We were going to visit friends of her, and she had given me a camera, so
I was entertained taking snapshots of cows as we traveled northward.
At one point she saw a
semi barreling towards us, and it looked like it was taking up its lane and
part of ours as well. She inched over to
give it more room. In the process, she
hit a chuckhole on the side of the road.
Our car spun 180 degrees, and my side of the car slammed into the
semi. The force of the impact spun our
car 360 degrees, and my side of the car slammed into a second semi following
the first one. My side of the car just
disappeared. I was thrown about fifteen
or twenty feet onto the pavement. The
doors of the car on my side were gone.
The frame was gone. The seats
were gone. My mother’s side of the car
looked pristine, with clothes hanging behind her seat neatly arranged, not a
dress out of place.
When the state patrol
and ambulance arrived, I was taken to the emergency room because I was
crying. There wasn’t a bruise on me, but
they feared there might be internal injuries, and after all, I was crying. My mother explained, “She’s crying because
her camera is broken!” True. There was absolutely nothing wrong with me.
At the time, being
ten, I thought nothing of it. Years
later, working as a nurse in the emergency room, I saw the deadly result of MVAs
where passengers were thrown from vehicles.
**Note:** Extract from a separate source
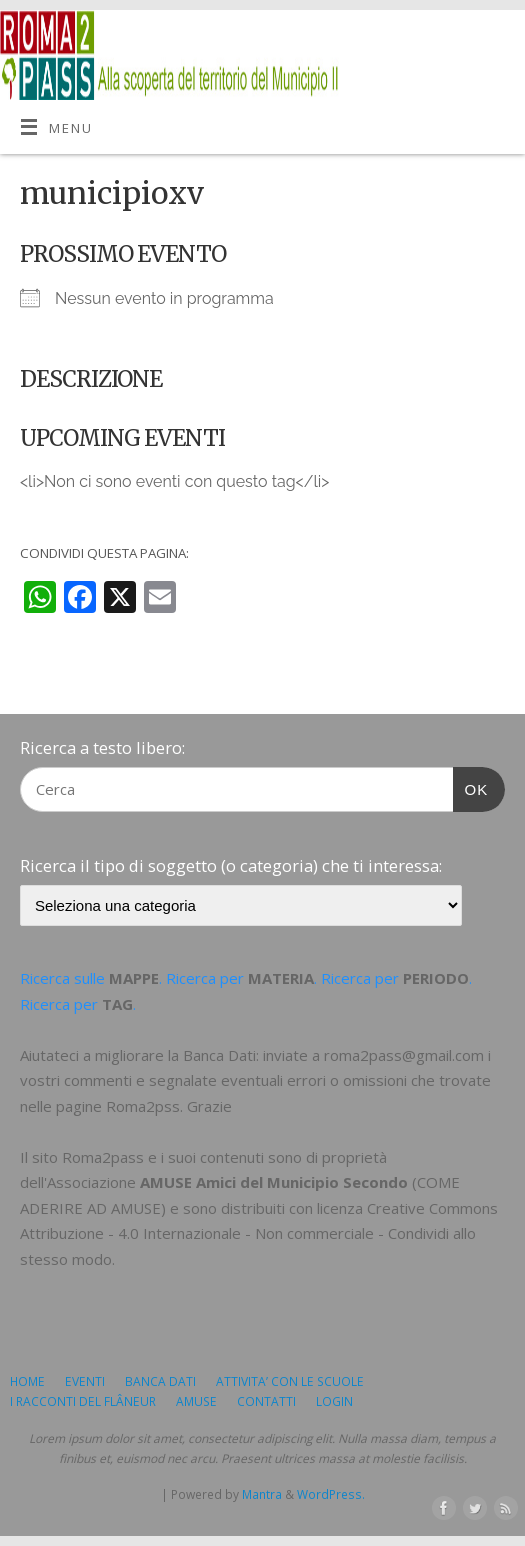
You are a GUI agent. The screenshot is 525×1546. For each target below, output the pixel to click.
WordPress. (331, 1494)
It was never a pretty picture, and I thought back to my experience:
being hit twice, having the car pulverized, being thrown onto the pavement, and
not having a scratch or bruise anywhere on my body. I stood once to share the first time God had
spared my life, and the Spirit whispered to me, “That wasn’t the first time…”
And if you want to hear
that testimony, you’ll have to ask me!